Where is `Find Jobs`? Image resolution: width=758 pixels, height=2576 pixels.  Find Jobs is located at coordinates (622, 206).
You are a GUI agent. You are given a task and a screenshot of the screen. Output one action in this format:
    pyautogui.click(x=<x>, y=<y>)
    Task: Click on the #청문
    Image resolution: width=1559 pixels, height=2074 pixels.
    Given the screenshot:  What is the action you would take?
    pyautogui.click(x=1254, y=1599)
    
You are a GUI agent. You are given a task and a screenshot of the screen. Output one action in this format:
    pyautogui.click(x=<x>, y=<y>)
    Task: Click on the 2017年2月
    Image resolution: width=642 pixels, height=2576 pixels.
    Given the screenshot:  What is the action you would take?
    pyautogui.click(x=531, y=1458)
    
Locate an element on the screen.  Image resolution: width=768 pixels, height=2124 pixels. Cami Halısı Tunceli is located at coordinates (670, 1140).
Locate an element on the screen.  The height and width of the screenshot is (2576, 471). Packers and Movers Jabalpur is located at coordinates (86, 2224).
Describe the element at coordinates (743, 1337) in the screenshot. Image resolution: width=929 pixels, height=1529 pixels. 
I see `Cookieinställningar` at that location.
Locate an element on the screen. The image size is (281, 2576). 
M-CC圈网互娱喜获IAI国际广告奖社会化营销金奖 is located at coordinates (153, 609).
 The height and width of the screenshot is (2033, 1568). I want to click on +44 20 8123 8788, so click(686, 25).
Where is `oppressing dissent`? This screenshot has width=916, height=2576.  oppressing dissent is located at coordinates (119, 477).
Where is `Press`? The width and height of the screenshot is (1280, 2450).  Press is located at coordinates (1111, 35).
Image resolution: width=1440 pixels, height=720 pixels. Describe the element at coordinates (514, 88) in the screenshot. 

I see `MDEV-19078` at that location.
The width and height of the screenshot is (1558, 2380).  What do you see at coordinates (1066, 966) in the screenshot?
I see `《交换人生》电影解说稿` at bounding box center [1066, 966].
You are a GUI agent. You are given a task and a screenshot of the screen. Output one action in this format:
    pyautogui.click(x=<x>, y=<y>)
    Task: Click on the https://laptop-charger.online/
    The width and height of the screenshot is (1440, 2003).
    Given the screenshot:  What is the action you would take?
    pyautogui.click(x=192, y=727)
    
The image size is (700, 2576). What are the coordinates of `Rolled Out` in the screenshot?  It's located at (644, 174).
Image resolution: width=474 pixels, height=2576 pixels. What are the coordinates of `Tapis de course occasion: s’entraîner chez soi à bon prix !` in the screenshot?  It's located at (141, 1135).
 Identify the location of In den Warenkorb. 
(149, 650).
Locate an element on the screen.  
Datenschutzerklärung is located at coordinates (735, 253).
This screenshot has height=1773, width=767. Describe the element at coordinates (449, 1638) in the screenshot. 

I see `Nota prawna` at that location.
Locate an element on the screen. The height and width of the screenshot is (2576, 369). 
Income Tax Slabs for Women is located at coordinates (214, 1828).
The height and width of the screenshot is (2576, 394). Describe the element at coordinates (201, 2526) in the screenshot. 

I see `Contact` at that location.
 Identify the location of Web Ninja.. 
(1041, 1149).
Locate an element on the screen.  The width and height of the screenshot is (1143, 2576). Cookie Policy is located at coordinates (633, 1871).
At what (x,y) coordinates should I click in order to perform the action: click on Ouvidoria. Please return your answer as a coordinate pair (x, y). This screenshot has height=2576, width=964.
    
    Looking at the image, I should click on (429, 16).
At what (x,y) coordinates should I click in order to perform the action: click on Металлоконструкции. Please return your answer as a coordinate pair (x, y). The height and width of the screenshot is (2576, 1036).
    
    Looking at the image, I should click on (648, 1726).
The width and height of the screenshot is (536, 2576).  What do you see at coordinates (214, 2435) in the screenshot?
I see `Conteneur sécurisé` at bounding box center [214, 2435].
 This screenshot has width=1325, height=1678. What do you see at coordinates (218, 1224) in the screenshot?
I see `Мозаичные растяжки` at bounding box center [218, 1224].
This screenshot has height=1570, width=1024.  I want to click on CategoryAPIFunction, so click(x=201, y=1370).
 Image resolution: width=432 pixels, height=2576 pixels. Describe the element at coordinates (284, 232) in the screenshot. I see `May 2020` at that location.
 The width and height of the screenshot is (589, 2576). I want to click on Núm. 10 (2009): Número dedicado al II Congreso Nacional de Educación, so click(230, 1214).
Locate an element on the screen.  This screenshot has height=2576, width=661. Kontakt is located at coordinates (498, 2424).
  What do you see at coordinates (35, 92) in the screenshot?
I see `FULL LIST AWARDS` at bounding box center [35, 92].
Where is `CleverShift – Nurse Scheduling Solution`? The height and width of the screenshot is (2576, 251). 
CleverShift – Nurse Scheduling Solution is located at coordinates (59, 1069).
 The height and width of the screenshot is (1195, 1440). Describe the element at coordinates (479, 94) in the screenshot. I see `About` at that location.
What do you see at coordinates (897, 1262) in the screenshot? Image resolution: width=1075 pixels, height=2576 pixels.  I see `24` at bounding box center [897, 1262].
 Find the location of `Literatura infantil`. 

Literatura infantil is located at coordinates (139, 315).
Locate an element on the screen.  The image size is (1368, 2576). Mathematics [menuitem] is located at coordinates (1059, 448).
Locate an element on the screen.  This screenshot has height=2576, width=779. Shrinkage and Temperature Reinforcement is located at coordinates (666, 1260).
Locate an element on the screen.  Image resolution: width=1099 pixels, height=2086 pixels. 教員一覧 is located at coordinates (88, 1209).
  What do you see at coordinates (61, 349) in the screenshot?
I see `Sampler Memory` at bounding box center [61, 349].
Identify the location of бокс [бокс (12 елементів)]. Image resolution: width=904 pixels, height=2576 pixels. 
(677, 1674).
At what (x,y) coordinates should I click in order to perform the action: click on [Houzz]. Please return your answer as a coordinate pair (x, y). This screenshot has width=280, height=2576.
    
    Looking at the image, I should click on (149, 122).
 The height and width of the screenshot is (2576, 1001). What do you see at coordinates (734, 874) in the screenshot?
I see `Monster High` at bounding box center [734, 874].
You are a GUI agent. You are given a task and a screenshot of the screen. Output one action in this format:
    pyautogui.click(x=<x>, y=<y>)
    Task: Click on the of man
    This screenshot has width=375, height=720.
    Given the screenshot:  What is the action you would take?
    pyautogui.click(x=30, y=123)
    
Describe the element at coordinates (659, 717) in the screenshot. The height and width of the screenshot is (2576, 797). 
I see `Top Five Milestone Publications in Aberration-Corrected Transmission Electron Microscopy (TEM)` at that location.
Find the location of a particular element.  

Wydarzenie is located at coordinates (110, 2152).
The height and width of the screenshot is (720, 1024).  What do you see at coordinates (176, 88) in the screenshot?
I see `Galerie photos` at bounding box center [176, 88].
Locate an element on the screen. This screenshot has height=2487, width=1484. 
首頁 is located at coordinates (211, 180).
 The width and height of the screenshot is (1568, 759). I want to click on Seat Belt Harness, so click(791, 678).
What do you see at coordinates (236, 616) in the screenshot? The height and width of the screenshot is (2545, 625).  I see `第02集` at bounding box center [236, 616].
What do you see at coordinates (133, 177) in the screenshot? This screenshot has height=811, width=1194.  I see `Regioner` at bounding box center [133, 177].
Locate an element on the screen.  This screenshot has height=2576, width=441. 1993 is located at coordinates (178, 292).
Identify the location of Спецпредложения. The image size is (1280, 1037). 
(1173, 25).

* * * * * * * * *

__Task instructions__
Your job is to restate all of the data word for word.

__Written solution__
Where is `Find Jobs`? Image resolution: width=758 pixels, height=2576 pixels.  Find Jobs is located at coordinates (622, 206).
You are a GUI agent. You are given a task and a screenshot of the screen. Output one action in this format:
    pyautogui.click(x=<x>, y=<y>)
    Task: Click on the #청문
    Image resolution: width=1559 pixels, height=2074 pixels.
    Given the screenshot:  What is the action you would take?
    pyautogui.click(x=1254, y=1599)
    
You are a GUI agent. You are given a task and a screenshot of the screen. Output one action in this format:
    pyautogui.click(x=<x>, y=<y>)
    Task: Click on the 2017年2月
    Image resolution: width=642 pixels, height=2576 pixels.
    Given the screenshot:  What is the action you would take?
    pyautogui.click(x=531, y=1458)
    
Locate an element on the screen.  Image resolution: width=768 pixels, height=2124 pixels. Cami Halısı Tunceli is located at coordinates (670, 1140).
Locate an element on the screen.  The height and width of the screenshot is (2576, 471). Packers and Movers Jabalpur is located at coordinates (86, 2224).
Describe the element at coordinates (743, 1337) in the screenshot. Image resolution: width=929 pixels, height=1529 pixels. 
I see `Cookieinställningar` at that location.
Locate an element on the screen. The image size is (281, 2576). 
M-CC圈网互娱喜获IAI国际广告奖社会化营销金奖 is located at coordinates (153, 609).
 The height and width of the screenshot is (2033, 1568). I want to click on +44 20 8123 8788, so click(686, 25).
Where is `oppressing dissent`? This screenshot has width=916, height=2576.  oppressing dissent is located at coordinates (119, 477).
Where is `Press`? The width and height of the screenshot is (1280, 2450).  Press is located at coordinates (1111, 35).
Image resolution: width=1440 pixels, height=720 pixels. Describe the element at coordinates (514, 88) in the screenshot. 

I see `MDEV-19078` at that location.
The width and height of the screenshot is (1558, 2380).  What do you see at coordinates (1066, 966) in the screenshot?
I see `《交换人生》电影解说稿` at bounding box center [1066, 966].
You are a GUI agent. You are given a task and a screenshot of the screen. Output one action in this format:
    pyautogui.click(x=<x>, y=<y>)
    Task: Click on the https://laptop-charger.online/
    The width and height of the screenshot is (1440, 2003).
    Given the screenshot:  What is the action you would take?
    pyautogui.click(x=192, y=727)
    
The image size is (700, 2576). What are the coordinates of `Rolled Out` in the screenshot?  It's located at (644, 174).
Image resolution: width=474 pixels, height=2576 pixels. What are the coordinates of `Tapis de course occasion: s’entraîner chez soi à bon prix !` in the screenshot?  It's located at (141, 1135).
 Identify the location of In den Warenkorb. 
(149, 650).
Locate an element on the screen.  
Datenschutzerklärung is located at coordinates (735, 253).
This screenshot has height=1773, width=767. Describe the element at coordinates (449, 1638) in the screenshot. 

I see `Nota prawna` at that location.
Locate an element on the screen. The height and width of the screenshot is (2576, 369). 
Income Tax Slabs for Women is located at coordinates (214, 1828).
The height and width of the screenshot is (2576, 394). Describe the element at coordinates (201, 2526) in the screenshot. 

I see `Contact` at that location.
 Identify the location of Web Ninja.. 
(1041, 1149).
Locate an element on the screen.  The width and height of the screenshot is (1143, 2576). Cookie Policy is located at coordinates (633, 1871).
At what (x,y) coordinates should I click in order to perform the action: click on Ouvidoria. Please return your answer as a coordinate pair (x, y). This screenshot has height=2576, width=964.
    
    Looking at the image, I should click on (429, 16).
At what (x,y) coordinates should I click in order to perform the action: click on Металлоконструкции. Please return your answer as a coordinate pair (x, y). The height and width of the screenshot is (2576, 1036).
    
    Looking at the image, I should click on (648, 1726).
The width and height of the screenshot is (536, 2576).  What do you see at coordinates (214, 2435) in the screenshot?
I see `Conteneur sécurisé` at bounding box center [214, 2435].
 This screenshot has width=1325, height=1678. What do you see at coordinates (218, 1224) in the screenshot?
I see `Мозаичные растяжки` at bounding box center [218, 1224].
This screenshot has height=1570, width=1024.  I want to click on CategoryAPIFunction, so click(x=201, y=1370).
 Image resolution: width=432 pixels, height=2576 pixels. Describe the element at coordinates (284, 232) in the screenshot. I see `May 2020` at that location.
 The width and height of the screenshot is (589, 2576). I want to click on Núm. 10 (2009): Número dedicado al II Congreso Nacional de Educación, so click(230, 1214).
Locate an element on the screen.  This screenshot has height=2576, width=661. Kontakt is located at coordinates (498, 2424).
  What do you see at coordinates (35, 92) in the screenshot?
I see `FULL LIST AWARDS` at bounding box center [35, 92].
Where is `CleverShift – Nurse Scheduling Solution`? The height and width of the screenshot is (2576, 251). 
CleverShift – Nurse Scheduling Solution is located at coordinates (59, 1069).
 The height and width of the screenshot is (1195, 1440). Describe the element at coordinates (479, 94) in the screenshot. I see `About` at that location.
What do you see at coordinates (897, 1262) in the screenshot? Image resolution: width=1075 pixels, height=2576 pixels.  I see `24` at bounding box center [897, 1262].
 Find the location of `Literatura infantil`. 

Literatura infantil is located at coordinates (139, 315).
Locate an element on the screen.  The image size is (1368, 2576). Mathematics [menuitem] is located at coordinates (1059, 448).
Locate an element on the screen.  This screenshot has height=2576, width=779. Shrinkage and Temperature Reinforcement is located at coordinates (666, 1260).
Locate an element on the screen.  Image resolution: width=1099 pixels, height=2086 pixels. 教員一覧 is located at coordinates (88, 1209).
  What do you see at coordinates (61, 349) in the screenshot?
I see `Sampler Memory` at bounding box center [61, 349].
Identify the location of бокс [бокс (12 елементів)]. Image resolution: width=904 pixels, height=2576 pixels. 
(677, 1674).
At what (x,y) coordinates should I click in order to perform the action: click on [Houzz]. Please return your answer as a coordinate pair (x, y). This screenshot has width=280, height=2576.
    
    Looking at the image, I should click on (149, 122).
 The height and width of the screenshot is (2576, 1001). What do you see at coordinates (734, 874) in the screenshot?
I see `Monster High` at bounding box center [734, 874].
You are a GUI agent. You are given a task and a screenshot of the screen. Output one action in this format:
    pyautogui.click(x=<x>, y=<y>)
    Task: Click on the of man
    This screenshot has width=375, height=720.
    Given the screenshot:  What is the action you would take?
    pyautogui.click(x=30, y=123)
    
Describe the element at coordinates (659, 717) in the screenshot. The height and width of the screenshot is (2576, 797). 
I see `Top Five Milestone Publications in Aberration-Corrected Transmission Electron Microscopy (TEM)` at that location.
Find the location of a particular element.  

Wydarzenie is located at coordinates (110, 2152).
The height and width of the screenshot is (720, 1024).  What do you see at coordinates (176, 88) in the screenshot?
I see `Galerie photos` at bounding box center [176, 88].
Locate an element on the screen. This screenshot has height=2487, width=1484. 
首頁 is located at coordinates (211, 180).
 The width and height of the screenshot is (1568, 759). I want to click on Seat Belt Harness, so click(791, 678).
What do you see at coordinates (236, 616) in the screenshot? The height and width of the screenshot is (2545, 625).  I see `第02集` at bounding box center [236, 616].
What do you see at coordinates (133, 177) in the screenshot? This screenshot has height=811, width=1194.  I see `Regioner` at bounding box center [133, 177].
Locate an element on the screen.  This screenshot has height=2576, width=441. 1993 is located at coordinates (178, 292).
Identify the location of Спецпредложения. The image size is (1280, 1037). 
(1173, 25).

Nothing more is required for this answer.